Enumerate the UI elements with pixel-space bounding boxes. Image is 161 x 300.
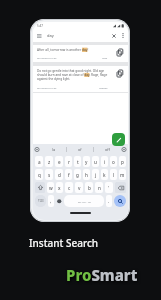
button[interactable]: la <box>41 144 66 154</box>
button[interactable] <box>112 133 125 146</box>
button[interactable]: FR · EN · US <box>64 195 104 207</box>
staticText: d <box>58 172 61 178</box>
button[interactable]: b <box>85 182 93 193</box>
staticText: day <box>47 33 54 38</box>
button[interactable] <box>35 182 45 193</box>
button[interactable]: a <box>35 156 43 167</box>
button[interactable]: q <box>35 169 43 180</box>
button[interactable]: e <box>55 156 63 167</box>
button[interactable]: w <box>47 182 54 193</box>
staticText: 5:47 <box>37 24 43 28</box>
staticText: e <box>58 159 61 165</box>
staticText: FR · EN · US <box>78 200 91 203</box>
staticText: ?123 <box>38 199 44 203</box>
button[interactable]: g <box>74 169 81 180</box>
button[interactable]: z <box>45 156 53 167</box>
staticText: a <box>38 159 41 165</box>
staticText: q <box>38 172 41 178</box>
button[interactable] <box>120 147 128 152</box>
staticText: u <box>94 159 97 165</box>
button[interactable]: d <box>55 169 63 180</box>
staticText: b <box>88 185 91 191</box>
button[interactable]: y <box>83 156 90 167</box>
staticText: s <box>48 172 51 178</box>
button[interactable]: k <box>101 169 108 180</box>
staticText: h <box>85 172 88 178</box>
button[interactable]: f <box>65 169 72 180</box>
staticText: , <box>50 198 52 204</box>
staticText: o <box>112 159 115 165</box>
staticText: t <box>77 159 79 165</box>
staticText: off <box>105 147 110 152</box>
staticText: Auto <box>102 56 108 59</box>
button[interactable]: of <box>67 144 93 154</box>
button[interactable]: c <box>65 182 73 193</box>
staticText: Instant Search <box>29 236 99 250</box>
staticText: f <box>68 172 70 178</box>
button[interactable]: ' <box>105 182 113 193</box>
button[interactable] <box>122 33 124 38</box>
staticText: ' <box>108 185 110 191</box>
button[interactable]: . <box>106 195 112 207</box>
staticText: y <box>85 159 88 165</box>
button[interactable]: off <box>94 144 120 154</box>
staticText: v <box>78 185 81 191</box>
button[interactable] <box>114 195 126 207</box>
staticText: p <box>121 159 124 165</box>
staticText: r <box>68 159 70 165</box>
staticText: Do not go gentle into that good night. O… <box>37 69 113 81</box>
staticText: n <box>98 185 101 191</box>
staticText: c <box>68 185 71 191</box>
button[interactable]: v <box>75 182 83 193</box>
staticText: x <box>58 185 61 191</box>
button[interactable]: s <box>45 169 53 180</box>
button[interactable] <box>115 182 126 193</box>
staticText: z <box>48 159 51 165</box>
staticText: Albums <box>99 86 108 89</box>
staticText: j <box>95 172 97 178</box>
button[interactable] <box>112 34 116 38</box>
staticText: g <box>76 172 79 178</box>
button[interactable] <box>117 49 124 57</box>
staticText: l <box>113 172 115 178</box>
button[interactable]: ?123 <box>35 195 46 207</box>
button[interactable]: j <box>92 169 99 180</box>
button[interactable]: , <box>48 195 54 207</box>
staticText: ProSmart <box>66 265 138 285</box>
button[interactable] <box>117 70 124 78</box>
button[interactable] <box>33 147 41 152</box>
button[interactable]: p <box>119 156 126 167</box>
staticText: of <box>78 147 82 152</box>
button[interactable]: x <box>56 182 63 193</box>
staticText: . <box>108 198 110 204</box>
button[interactable]: Do not go gentle into that good night. O… <box>33 66 128 92</box>
staticText: m <box>120 172 125 178</box>
button[interactable] <box>56 195 62 207</box>
staticText: la <box>52 147 56 152</box>
staticText: w <box>49 185 53 191</box>
button[interactable]: l <box>110 169 117 180</box>
button[interactable]: n <box>95 182 103 193</box>
button[interactable]: t <box>74 156 81 167</box>
button[interactable]: u <box>92 156 99 167</box>
button[interactable] <box>37 34 42 38</box>
staticText: k <box>103 172 106 178</box>
button[interactable]: o <box>110 156 117 167</box>
button[interactable]: m <box>119 169 126 180</box>
staticText: After all, tomorrow is another day! <box>37 48 89 52</box>
staticText: i <box>104 159 106 165</box>
button[interactable]: After all, tomorrow is another day! <box>33 45 128 62</box>
button[interactable]: r <box>65 156 72 167</box>
staticText: 05/10/2019 21:54 <box>37 56 57 59</box>
button[interactable]: h <box>83 169 90 180</box>
staticText: 05/10/2019 21:52 <box>37 86 57 89</box>
button[interactable]: i <box>101 156 108 167</box>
§
The lines to copy are those in the listing that contain "After".

Exercise output:
staticText: After all, tomorrow is another day! <box>37 48 89 52</box>
button[interactable]: After all, tomorrow is another day! <box>33 45 128 62</box>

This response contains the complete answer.